Нессельроде был человеком, склонным к миру, но перо его всегда было готово по приказу монарха строчить бумаги, прямо ведшие к войне, которую сам он никогда не одобрял, - так отзывался о нем тонкий наблюдатель, саксонский представитель при петербургском дворе граф Карл Фитцтум фон Экштедт. Французский посол в Петербурге маркиз Кастельбажак, любимец Николая, доносил в Париж: "Император Николай I - государь чрезвычайно эксцентричный. Его трудно вполне разгадать, так велико расстояние между его хорошими качествами и его недостатками… Его прямодушие и здравомыслие иногда помрачались лестью царедворцев и союзных государей… он обижается, если ему не доверяют, очень чувствителен, не скажу к лести, но к одобрению его действий". Царь умел очаровывать нужных ему людей и осыпал их милостями и любезностями; он умудрился при получении французской ноты о разрыве сношений и о войне наградить отъезжавшего в 1854 году из Петербурга Кастельбажака орденом Александра Невского.

В 1848 году произошли революции во многих странах Европы: во Франции, Пруссии, Австрии (в том числе Чехии, Словакии, Трансильвании, Хорватии, Венгрии, которая в результате лишилась дарованной ей прежде конституции и получила такое же управление, как и остальные части Австрийской империи); Италии, где она проходила под знаком объединения и освобождения от австрийского владычества.

Отношения России с Турцией в тот период складывались весьма неровно.
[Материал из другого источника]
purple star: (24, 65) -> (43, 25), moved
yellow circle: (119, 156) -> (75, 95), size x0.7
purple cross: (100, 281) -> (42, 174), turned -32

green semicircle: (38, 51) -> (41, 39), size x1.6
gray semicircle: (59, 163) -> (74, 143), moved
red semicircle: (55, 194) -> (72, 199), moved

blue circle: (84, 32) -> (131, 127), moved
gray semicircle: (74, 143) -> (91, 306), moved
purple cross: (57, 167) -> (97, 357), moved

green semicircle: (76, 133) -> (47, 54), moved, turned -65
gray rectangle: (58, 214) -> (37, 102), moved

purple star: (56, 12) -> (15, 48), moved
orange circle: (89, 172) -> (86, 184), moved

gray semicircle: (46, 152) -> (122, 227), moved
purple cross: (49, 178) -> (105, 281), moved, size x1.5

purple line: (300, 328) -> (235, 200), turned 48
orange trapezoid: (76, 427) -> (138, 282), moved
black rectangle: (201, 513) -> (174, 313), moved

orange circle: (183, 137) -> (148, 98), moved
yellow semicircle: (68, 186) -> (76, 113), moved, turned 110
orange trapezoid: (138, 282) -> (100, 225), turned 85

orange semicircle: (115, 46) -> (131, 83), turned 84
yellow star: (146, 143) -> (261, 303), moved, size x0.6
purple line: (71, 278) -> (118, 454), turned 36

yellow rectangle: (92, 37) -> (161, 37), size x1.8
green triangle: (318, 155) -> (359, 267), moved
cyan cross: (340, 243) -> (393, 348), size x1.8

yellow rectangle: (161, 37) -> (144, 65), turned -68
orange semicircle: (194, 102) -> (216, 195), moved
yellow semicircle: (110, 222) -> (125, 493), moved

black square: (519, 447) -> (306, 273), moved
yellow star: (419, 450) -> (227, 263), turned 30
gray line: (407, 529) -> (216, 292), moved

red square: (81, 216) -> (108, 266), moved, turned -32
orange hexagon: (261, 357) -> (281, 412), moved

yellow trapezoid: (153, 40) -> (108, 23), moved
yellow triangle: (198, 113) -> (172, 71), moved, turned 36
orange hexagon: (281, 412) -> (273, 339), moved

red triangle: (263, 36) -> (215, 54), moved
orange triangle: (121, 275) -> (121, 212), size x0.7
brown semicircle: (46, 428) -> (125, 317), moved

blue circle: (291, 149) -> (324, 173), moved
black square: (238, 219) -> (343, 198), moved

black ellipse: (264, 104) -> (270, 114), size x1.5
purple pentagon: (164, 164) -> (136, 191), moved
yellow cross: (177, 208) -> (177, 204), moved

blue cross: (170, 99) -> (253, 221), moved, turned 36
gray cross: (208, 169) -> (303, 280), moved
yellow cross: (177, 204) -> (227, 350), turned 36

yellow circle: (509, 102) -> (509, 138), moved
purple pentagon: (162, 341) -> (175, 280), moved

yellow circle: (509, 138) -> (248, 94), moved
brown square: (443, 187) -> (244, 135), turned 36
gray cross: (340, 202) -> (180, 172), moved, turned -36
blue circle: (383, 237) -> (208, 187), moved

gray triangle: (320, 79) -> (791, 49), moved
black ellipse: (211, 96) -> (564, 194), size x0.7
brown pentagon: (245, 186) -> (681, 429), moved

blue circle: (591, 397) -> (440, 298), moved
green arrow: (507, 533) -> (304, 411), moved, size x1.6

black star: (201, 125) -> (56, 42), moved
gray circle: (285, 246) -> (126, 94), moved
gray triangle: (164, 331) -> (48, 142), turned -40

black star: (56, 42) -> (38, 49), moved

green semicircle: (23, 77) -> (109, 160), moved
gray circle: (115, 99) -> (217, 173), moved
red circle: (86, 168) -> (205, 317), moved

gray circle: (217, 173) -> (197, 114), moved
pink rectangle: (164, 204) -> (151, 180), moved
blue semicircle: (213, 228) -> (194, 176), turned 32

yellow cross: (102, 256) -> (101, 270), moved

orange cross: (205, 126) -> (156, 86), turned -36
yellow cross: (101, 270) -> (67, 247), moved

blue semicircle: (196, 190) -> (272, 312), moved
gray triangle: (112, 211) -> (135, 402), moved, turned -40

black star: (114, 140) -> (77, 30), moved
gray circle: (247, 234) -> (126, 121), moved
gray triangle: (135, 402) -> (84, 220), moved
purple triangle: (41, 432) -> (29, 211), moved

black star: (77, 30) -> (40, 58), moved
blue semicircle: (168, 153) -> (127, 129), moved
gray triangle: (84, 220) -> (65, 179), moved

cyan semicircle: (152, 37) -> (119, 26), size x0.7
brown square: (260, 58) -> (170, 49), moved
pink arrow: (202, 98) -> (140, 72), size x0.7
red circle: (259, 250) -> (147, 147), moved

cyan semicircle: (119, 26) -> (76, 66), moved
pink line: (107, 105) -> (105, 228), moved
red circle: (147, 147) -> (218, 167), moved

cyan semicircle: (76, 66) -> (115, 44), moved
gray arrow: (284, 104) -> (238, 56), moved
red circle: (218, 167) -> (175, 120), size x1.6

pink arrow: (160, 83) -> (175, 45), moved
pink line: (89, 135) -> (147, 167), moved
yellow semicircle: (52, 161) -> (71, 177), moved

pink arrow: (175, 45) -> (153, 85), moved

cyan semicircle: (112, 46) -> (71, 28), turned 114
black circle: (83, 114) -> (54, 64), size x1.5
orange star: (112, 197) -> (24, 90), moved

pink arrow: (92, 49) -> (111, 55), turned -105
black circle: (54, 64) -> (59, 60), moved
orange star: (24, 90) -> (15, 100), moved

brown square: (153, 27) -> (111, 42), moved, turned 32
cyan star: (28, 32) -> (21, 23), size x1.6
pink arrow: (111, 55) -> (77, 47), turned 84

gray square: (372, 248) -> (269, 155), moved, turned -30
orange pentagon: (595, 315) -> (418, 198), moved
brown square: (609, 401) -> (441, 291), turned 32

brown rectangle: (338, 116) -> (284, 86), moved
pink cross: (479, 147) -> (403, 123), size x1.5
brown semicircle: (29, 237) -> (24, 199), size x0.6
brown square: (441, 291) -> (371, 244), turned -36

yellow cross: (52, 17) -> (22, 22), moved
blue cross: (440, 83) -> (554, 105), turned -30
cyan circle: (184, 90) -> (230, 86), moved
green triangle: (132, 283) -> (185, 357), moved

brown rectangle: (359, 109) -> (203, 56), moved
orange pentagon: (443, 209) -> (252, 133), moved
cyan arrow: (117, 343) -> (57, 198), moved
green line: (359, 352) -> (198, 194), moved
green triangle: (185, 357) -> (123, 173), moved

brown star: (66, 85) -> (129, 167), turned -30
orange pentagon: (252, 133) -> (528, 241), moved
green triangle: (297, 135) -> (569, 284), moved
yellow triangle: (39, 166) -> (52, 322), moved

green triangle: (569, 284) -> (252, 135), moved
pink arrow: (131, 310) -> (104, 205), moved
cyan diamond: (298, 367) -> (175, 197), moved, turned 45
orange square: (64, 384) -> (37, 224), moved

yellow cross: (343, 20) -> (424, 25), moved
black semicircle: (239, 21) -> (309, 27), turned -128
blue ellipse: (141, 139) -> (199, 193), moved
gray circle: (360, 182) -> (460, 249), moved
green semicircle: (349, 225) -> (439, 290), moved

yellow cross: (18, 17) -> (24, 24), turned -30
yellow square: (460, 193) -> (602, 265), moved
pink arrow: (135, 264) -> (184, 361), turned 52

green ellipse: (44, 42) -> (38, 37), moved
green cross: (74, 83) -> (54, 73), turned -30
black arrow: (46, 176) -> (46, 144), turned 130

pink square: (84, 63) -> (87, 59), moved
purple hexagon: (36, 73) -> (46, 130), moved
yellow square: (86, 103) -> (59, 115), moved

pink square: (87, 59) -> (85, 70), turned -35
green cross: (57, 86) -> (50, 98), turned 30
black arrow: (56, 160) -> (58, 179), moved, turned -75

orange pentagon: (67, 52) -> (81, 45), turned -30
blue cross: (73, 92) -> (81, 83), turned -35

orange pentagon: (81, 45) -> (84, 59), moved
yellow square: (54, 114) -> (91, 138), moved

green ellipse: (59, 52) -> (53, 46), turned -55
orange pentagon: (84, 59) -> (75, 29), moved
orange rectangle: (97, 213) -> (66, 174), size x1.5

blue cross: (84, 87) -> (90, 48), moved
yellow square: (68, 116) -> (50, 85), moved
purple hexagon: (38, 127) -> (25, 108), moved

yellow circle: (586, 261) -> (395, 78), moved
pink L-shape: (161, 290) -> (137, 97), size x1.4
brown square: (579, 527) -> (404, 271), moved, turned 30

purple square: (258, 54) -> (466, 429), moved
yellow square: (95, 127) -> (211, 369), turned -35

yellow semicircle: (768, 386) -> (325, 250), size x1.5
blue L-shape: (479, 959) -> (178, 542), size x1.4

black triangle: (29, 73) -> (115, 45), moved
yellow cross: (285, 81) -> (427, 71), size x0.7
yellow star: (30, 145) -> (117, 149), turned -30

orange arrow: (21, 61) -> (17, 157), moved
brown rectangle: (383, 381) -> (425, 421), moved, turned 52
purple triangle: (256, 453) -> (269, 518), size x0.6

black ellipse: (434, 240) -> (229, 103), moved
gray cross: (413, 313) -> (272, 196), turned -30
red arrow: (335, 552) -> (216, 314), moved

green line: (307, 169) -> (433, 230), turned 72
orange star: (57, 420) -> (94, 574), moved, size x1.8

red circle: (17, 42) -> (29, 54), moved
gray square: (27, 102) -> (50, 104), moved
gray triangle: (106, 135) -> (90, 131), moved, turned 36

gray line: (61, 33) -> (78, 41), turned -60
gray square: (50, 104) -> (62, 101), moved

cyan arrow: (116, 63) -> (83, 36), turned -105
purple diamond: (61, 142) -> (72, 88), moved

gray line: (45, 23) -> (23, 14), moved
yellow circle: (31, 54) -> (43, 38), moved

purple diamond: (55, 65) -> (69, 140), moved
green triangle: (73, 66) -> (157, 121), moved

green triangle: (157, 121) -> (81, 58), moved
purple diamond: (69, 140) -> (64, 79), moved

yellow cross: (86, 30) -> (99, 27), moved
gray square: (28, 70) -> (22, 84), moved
Россия дважды оказала помощь турецкому султану, которому угрожал восставший против него могущественный вассал египетский паша Мухамед-Али, за что была вознаграждена заключением выгодных трактатов с Турцией.

Англия и Франция употребили все старания, чтобы ослабить русское влияние в Турции. По настоянию Наполеона III турецкое правительство отняло у палестинских греков, которым покровительствовала Россия, ключи от Гроба Господня и заведование другими святынями Палестины и передало их находившемуся под покровительством Франции католическому духовенству. Греки попросили заступничества России, Николай I потребовал восстановления традиционных прав православных греков, на что султан ответил отказом.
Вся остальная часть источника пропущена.